Lessons Learned From the NBA’s Opening Night

Articles, Sports

We would like to welcome you to the debut story from our newest contributor Brenden Whitted, who will be helping with with NBA content in 2016-17. You can, of course, also refer to him as Research, and catch him all season long on the SportsChannel8 NBA Podcast with Stat Boi. (Ed. note: This story was actually filed two days ago, but our NBA editorial staff was still in recovery mode from our J.R. Smith-inspired offseason. You should be honored by our lateness.)

I suppose this is how kids feel when they find out there is no Santa Claus (my parents weren’t down with the narrative of giving a white dude — jolly or not — credit for the getting me and my brother gifts every year). The offseason juggernaut is dead, and so is the hope for an undefeated season (yeah, it was dumb, but certain sports books were actually giving odds). The Golden State Warriors lost handily to the San Antonio Spurs on opening night.

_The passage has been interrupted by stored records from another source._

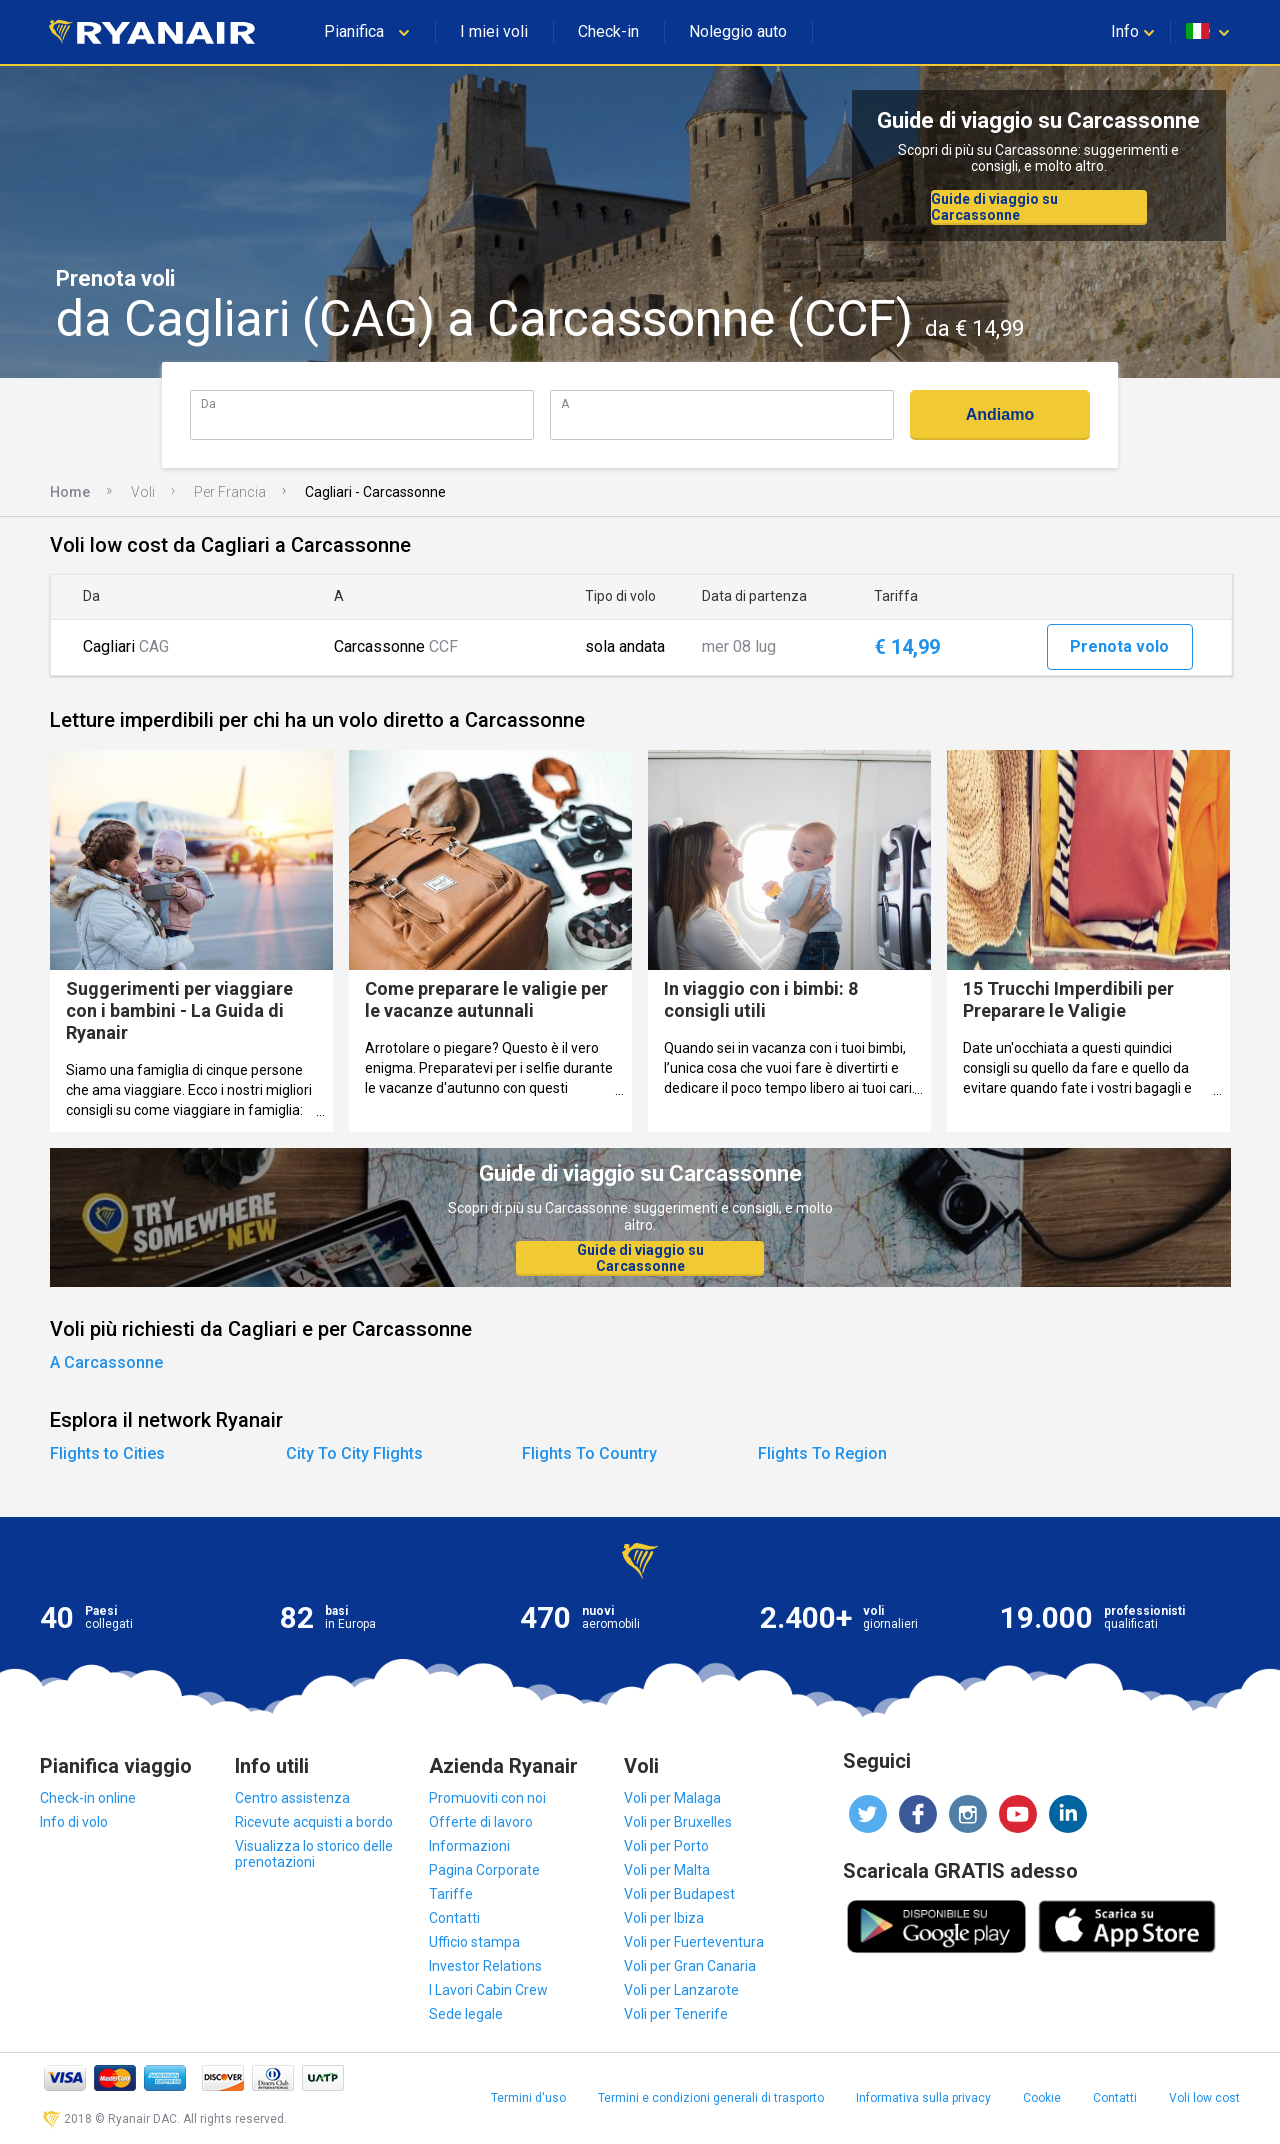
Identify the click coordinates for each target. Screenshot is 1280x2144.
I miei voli (494, 31)
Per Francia (230, 492)
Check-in (608, 31)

And while losing to the Patriots, er, Spurs isn’t usually embarrassing, the overwhelming fan reaction to the L shows the impossible amount of hype associated with the Dubs. As season ago, the team that didn’t lose until the 25th game (a not at home until April 1) just did both before the new car smell had an opportunity to dull.

So…now what? How much should be extrapolated from a 20-plus point loss that was never really close?

Glad you asked.

1.) The Spurs are going to be way better than I thought. Kawhi Leonard initiated the offense with a comfort I hadn’t previously seen him display. Suddenly there’s another guy (along with Damian Lillard, Russell Westbrook, James Harden) I’ve got on my potential MVP watchlist.

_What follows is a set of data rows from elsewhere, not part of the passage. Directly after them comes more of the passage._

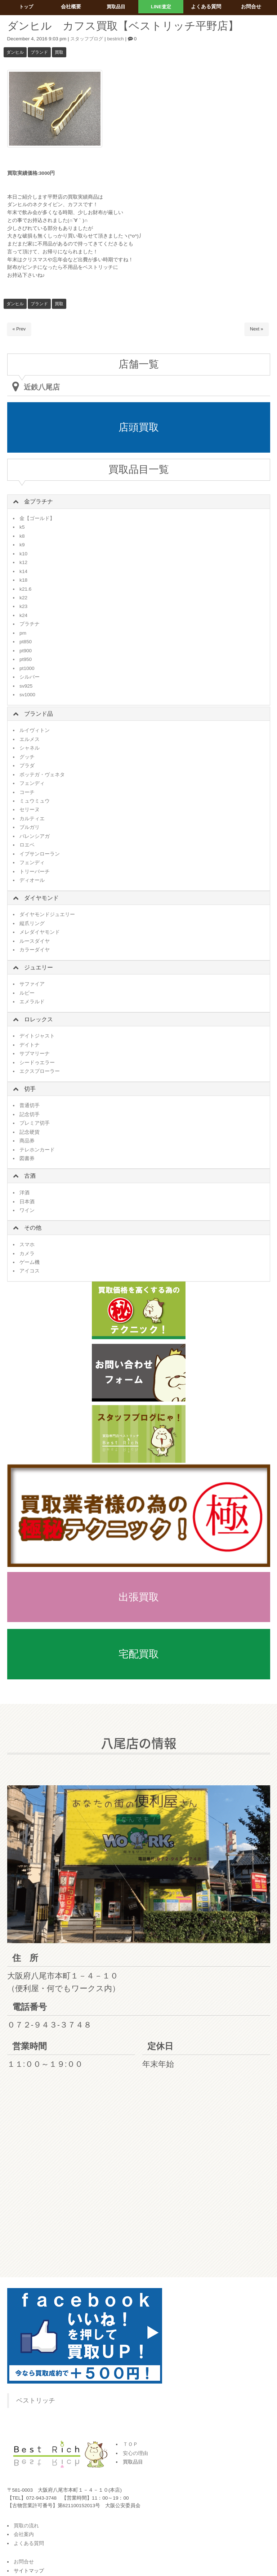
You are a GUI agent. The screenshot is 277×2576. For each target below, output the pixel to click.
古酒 (30, 1176)
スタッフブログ (88, 38)
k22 (23, 597)
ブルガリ (29, 827)
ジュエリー (38, 967)
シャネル (29, 748)
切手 (30, 1089)
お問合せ (24, 2561)
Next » (256, 329)
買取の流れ (26, 2525)
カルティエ (32, 818)
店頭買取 (139, 427)
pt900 (25, 650)
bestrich (118, 38)
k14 (23, 571)
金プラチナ (38, 501)
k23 (23, 606)
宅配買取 (139, 1654)
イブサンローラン (39, 854)
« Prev (19, 329)
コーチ (27, 792)
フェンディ (32, 783)
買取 (59, 52)
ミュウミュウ (34, 801)
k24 (23, 615)
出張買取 (139, 1597)
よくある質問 (29, 2543)
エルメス (29, 739)
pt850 (25, 641)
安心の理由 (135, 2453)
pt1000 (27, 668)
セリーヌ (29, 809)
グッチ (27, 757)
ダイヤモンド (41, 898)
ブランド (39, 52)
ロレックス (38, 1019)
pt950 (25, 659)
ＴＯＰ (130, 2444)
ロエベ (27, 845)
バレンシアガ (34, 836)
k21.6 (25, 589)
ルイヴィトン (34, 730)
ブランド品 (38, 714)
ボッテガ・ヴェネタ (42, 774)
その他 (32, 1228)
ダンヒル (15, 52)
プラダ (27, 765)
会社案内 (24, 2534)
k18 (23, 580)
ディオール (32, 880)
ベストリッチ (35, 2400)
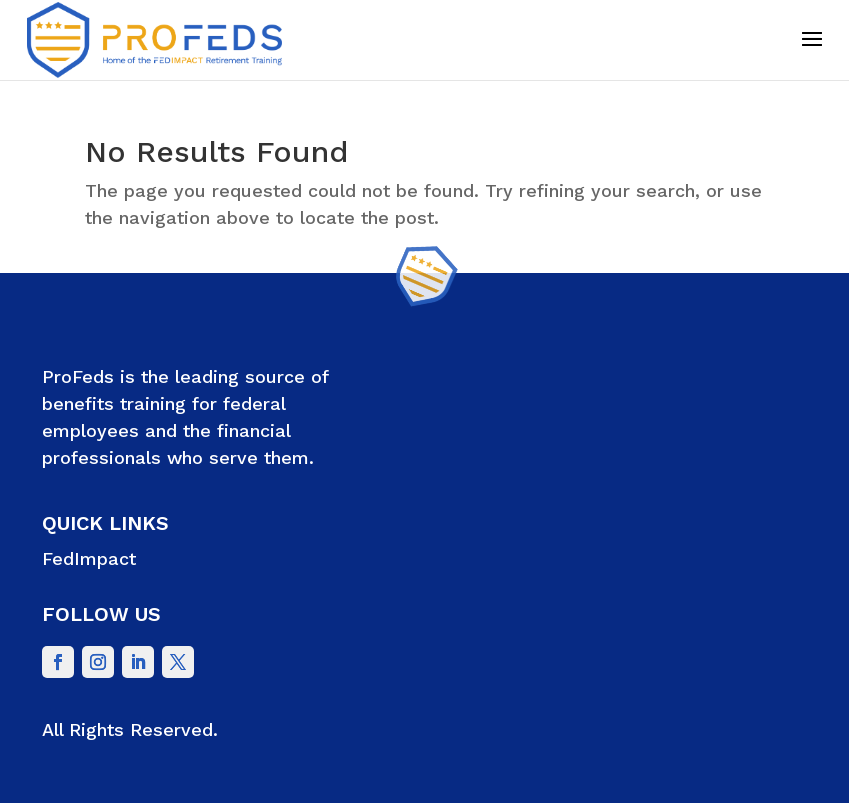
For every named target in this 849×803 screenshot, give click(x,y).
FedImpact (89, 558)
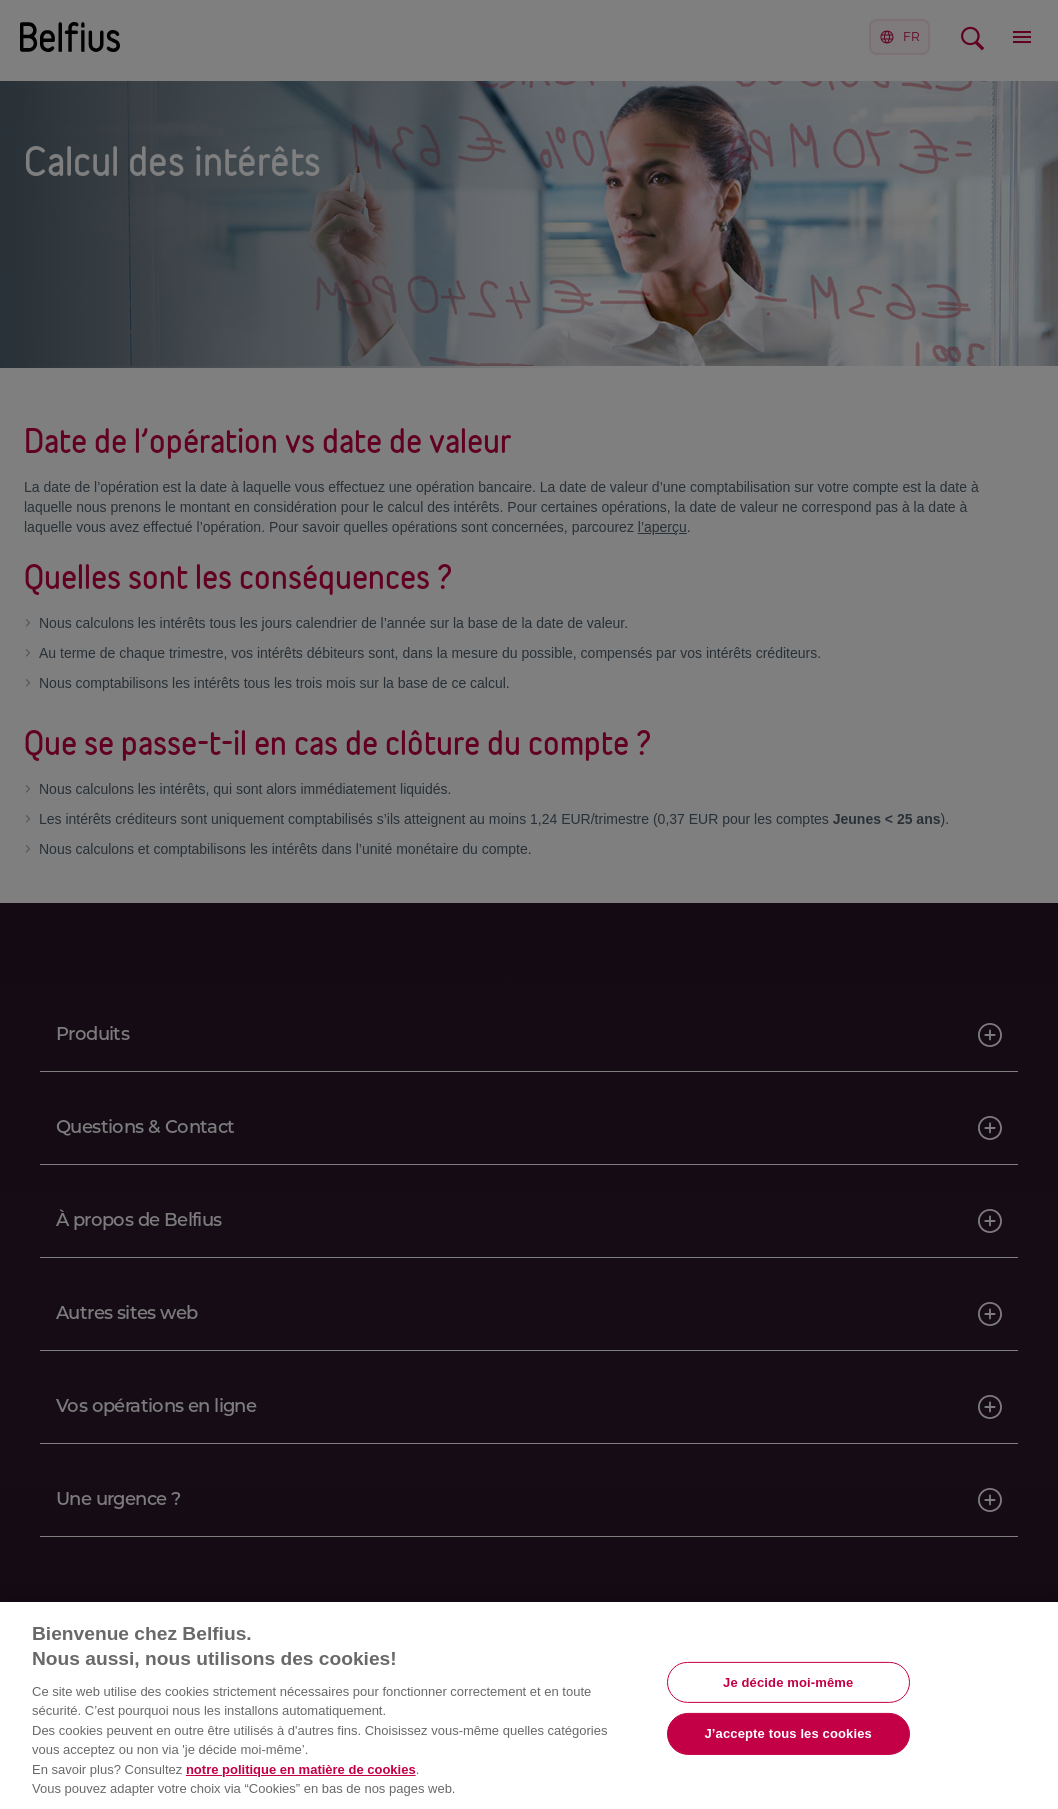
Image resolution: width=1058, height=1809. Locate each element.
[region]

2) The Warriors conglomerate will take some time to gel. I assumed because Kevin Durant is a multifaceted player joining other similarly-equipped guys who have already been playing together, there wouldn’t be the lag we saw when the Heatles got together. Outside of the Golden State’s most-prominent four, the rest of the Warriors combined for a grand total of eight points. 82 games is a long road to hoe, and the supporting case will need to contribute more if they plan to hang another banner at Oracle. The starting five actually outscored the Spurs’; so rebuilding a bench that lost Mo Speights and Leandro Barbosa, added David West and JaVale McGee (lol) — and more prominently features Summer League savant Ian Clark — will take some time. Of course, Shaun Livingston and Andre Iguodala are back as second gang stalwarts.

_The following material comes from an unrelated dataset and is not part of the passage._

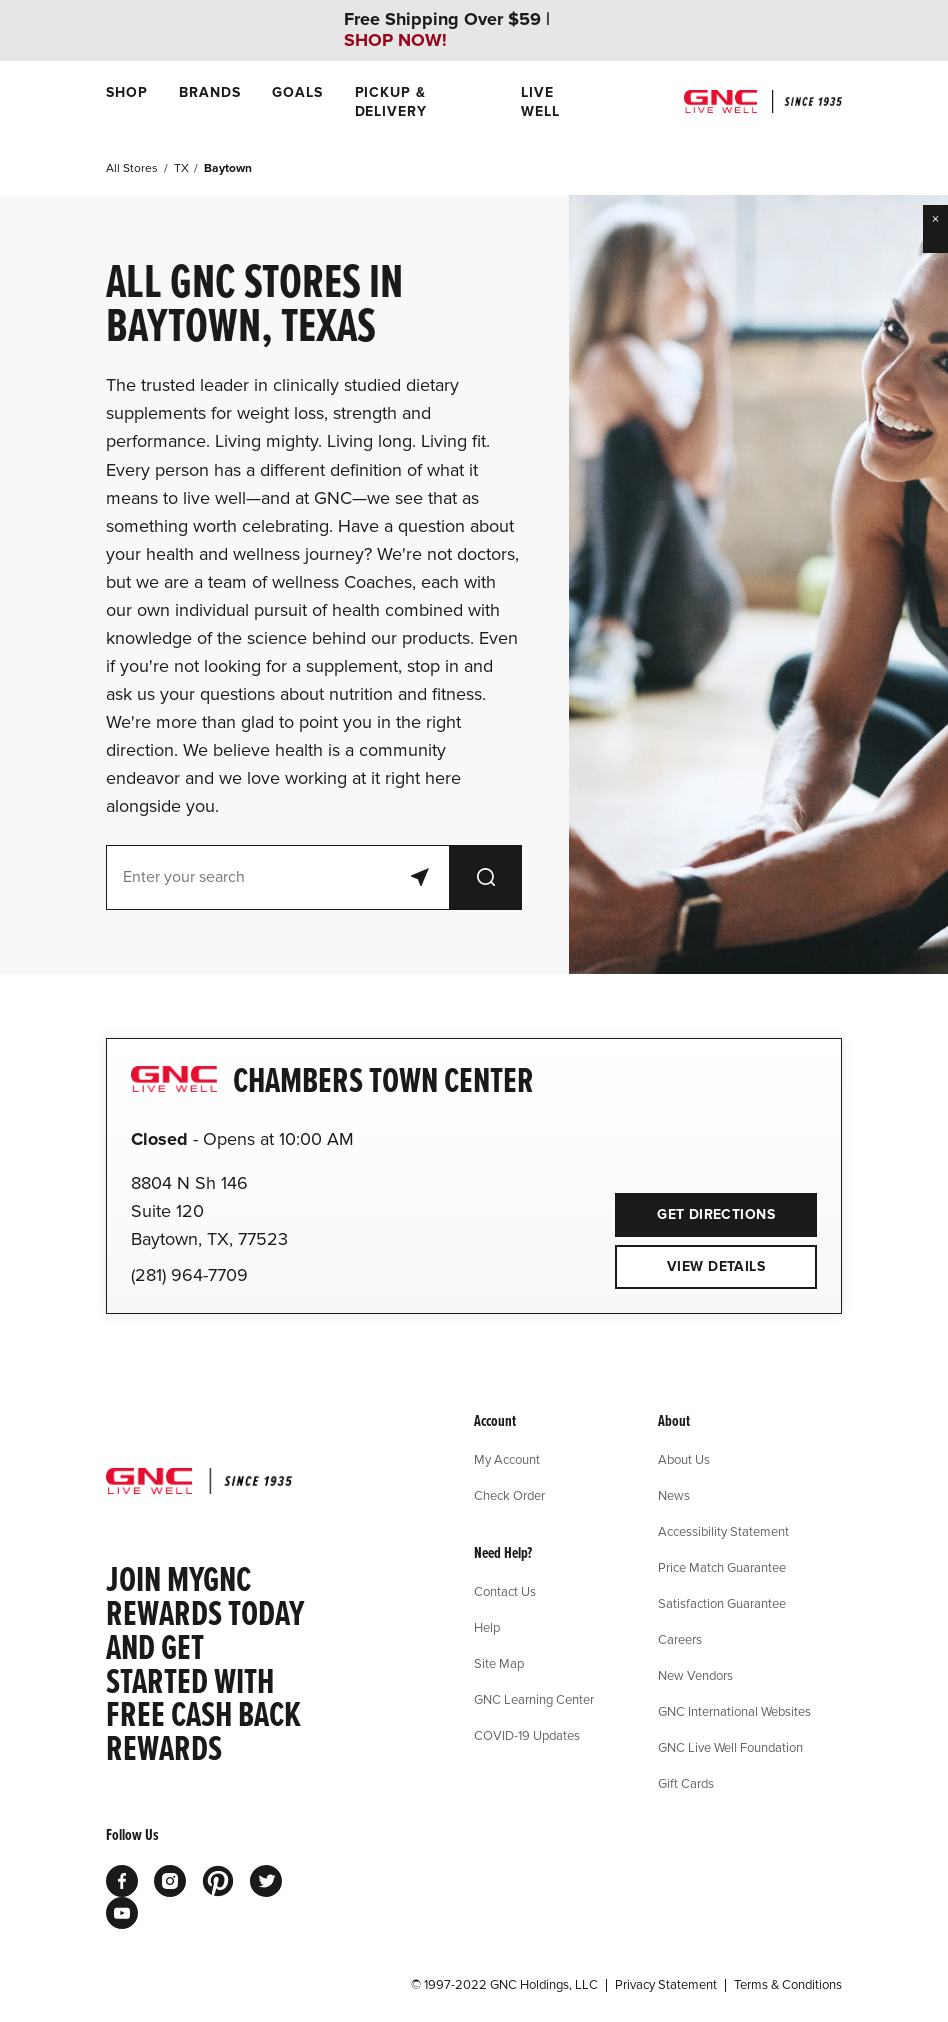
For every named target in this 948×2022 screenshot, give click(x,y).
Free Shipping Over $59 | (447, 30)
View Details (716, 1266)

3) GSW will have their fair share of “Mayweather watchers” — people tuning in solely to see them lose.

4) Jonathon Simmons is an athletic do-everything guy that will make the Spurs defense insane once Danny Green is healthy. That’s quite a feat for a team featuring Pau Gasol, Tony Parker, and Manu Ginobili.

5) David West must’ve walked under a ladder while breaking a mirror and opening an umbrella indoors. If he doesn’t win a chip this year after skipping out on millions for the second consecutive year to go to a title contender, he’s gotta just give up, accept his fate, and join the 76ers. Opportunity cost is a real thing, man.

The first few nights of the NBA season are down, folks. Time to wildly overreact!